The nation continues its craze with protein everything—bars, powders, drinks, cereals, pastas, and on. The frenzy thrives on the idea that protein is a weight-loss miracle: Just stay away from those awful carbs! Here are a few things to bear in mind.
1. Processed food is processed food. Meaning: the vast majority of those well-marketed “high protein” foods in packages contain sugar and fat-addled, chemicalized forms of protein that are good for neither your weight nor health. Take a hint from the ingredient lists that are a mile long and full of unpronounceables.
Here is a comparison I came across between two popular protein bars and a Snicker’s bar. With the protein data excluded for the moment, can you tell which is the Snicker’s? I couldn’t.
- Bar A — 410 calories, 12 g fat, 5 g saturated fat, 28 g sugar
- Bar B — 300 calories, 8 g fat, 4 g saturated fat, 25 g sugar
- Bar C — 250 calories, 12 g fat, 4.5 g saturated fat, 27 g sugar
(The bars in order are: Met-Rx Big 100 Colossal Protein Bar, Pro-Max Protein Bar, Snicker’s.)
You want more protein? Try nuts and seeds, organic tofu, tempeh, edamame, beans and lentils, or, assuming your diet is not already too rich in animal foods, low-fat cheese, plain yogurt, or lean poultry and fish. Need something to beef up that morning smoothie? Toss in a tablespoon of PB or almond butter, or a plop of unsweetened yogurt. You really need a bar on the go? Make sure its ingredient list is very short and consists only of nuts, seeds, and dried fruit. Or pack a snack-size baggie of these along with an apple or orange to throw in your bag for the day.
Want even more protein? Eat a lot of vegetables. You want a totally crazy fact from Dr. Joel Fuhrman’s, Eat to Live? I have to quote it so that you don’t think I’m making it up. Considered calorie for calorie, “broccoli has about twice as much protein as steak.”
Yes! If you’re doubtful that you can be big and strong without that chicken or sirloin, Fuhrman invites us to consider the physical heft of hippos, rhinos, gorillas, and elephants. They eat no meat. What gives? Their bodies, as ours, are more than capable of manufacturing the needed amino acids from plants. Further, when the lion gobbles up the grass-eating gazelle, whence do you think come his amino acids? If you guessed the plants that the gazelle dined upon, you are correct. “Green grass made the lion.”
2. Americans already eat too much protein. Furhman estimates that the average American consumes over 100g of protein a day—”an unhealthy amount.” To figure out your own RDA, multiply your weight in kg by 0.8. That will give you the approximate number of grams of daily protein you need. For a woman weighing 120, it’s around 44g; for a man weight 150, it’s 55g. Many protein bars and drinks have close to your entire RDA loaded into a single serving. Remember also that the room those nutrient-poor processed high protein foods take up in your stomach could have been filled with healthy food in far greater quantities—because you can just eat so much more volume for the same calories when it comes to plants versus packages.
3. The right carbs will help you stay thinner. There’s no question that white carbs—rice, noodles, breads, pretzels, cakes, crackers, etc.—have played a central role in making us fat. But vegetables and fruits are carbs. As are, of course, hearty whole grains like brown rice, kasha, millet, buckwheat, quinoa, and barley. The difference is that these are all complex. Rather than having their fiber and nutrients processed out of them so that they turn to sugar, and later fat, the minute they hit your bloodstream, they are delivered in the way nature intended—loaded with fiber, water, and a complex of nutrients all of which slow absorption and nourish rather than metabolically hijack the body.

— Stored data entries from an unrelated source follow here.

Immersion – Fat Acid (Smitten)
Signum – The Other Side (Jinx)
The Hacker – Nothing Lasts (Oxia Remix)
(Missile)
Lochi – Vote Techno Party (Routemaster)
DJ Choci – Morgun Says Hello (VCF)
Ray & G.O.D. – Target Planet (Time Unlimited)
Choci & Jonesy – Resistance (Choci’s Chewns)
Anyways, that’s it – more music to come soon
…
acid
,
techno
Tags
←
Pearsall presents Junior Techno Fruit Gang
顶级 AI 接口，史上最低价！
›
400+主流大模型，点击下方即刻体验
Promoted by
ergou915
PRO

Vegetables are the lowest in calories and nutritionally the most dense of foods, so you can eat them pretty much without limit. (For those who need to lose weight, best to limit the starchier veggies until you hit your target.) Fruits have more calories, but they are high in fiber and nutrients, so a few servings a day is great. They also help with your sweet tooth. Whole grains are the most caloric, but eaten in moderation, they provide longer-term satiety—unlike the whites which make you crash and burn, leaving you hungry an hour later.

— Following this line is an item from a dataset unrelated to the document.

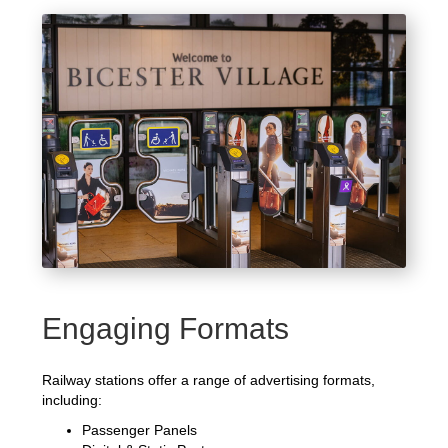
Engaging Formats
Railway stations offer a range of advertising formats,
including:
Passenger Panels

Anyone who maintains a healthy weight over time will tell you the same thing: Dieting fads like “high protein” or “low fat” don’t work because they don’t address the underlying lifestyle habits that keep you fat and sick. They are temporary fixes with an expiration date. And they’re bad for you—you need the right amount of protein, not three times that, in your diet, and your body cannot function well without the proper carbs and fats. Change your eating and workout habits for good if you really want to weigh, look, and feel your very best. And don’t stress about protein!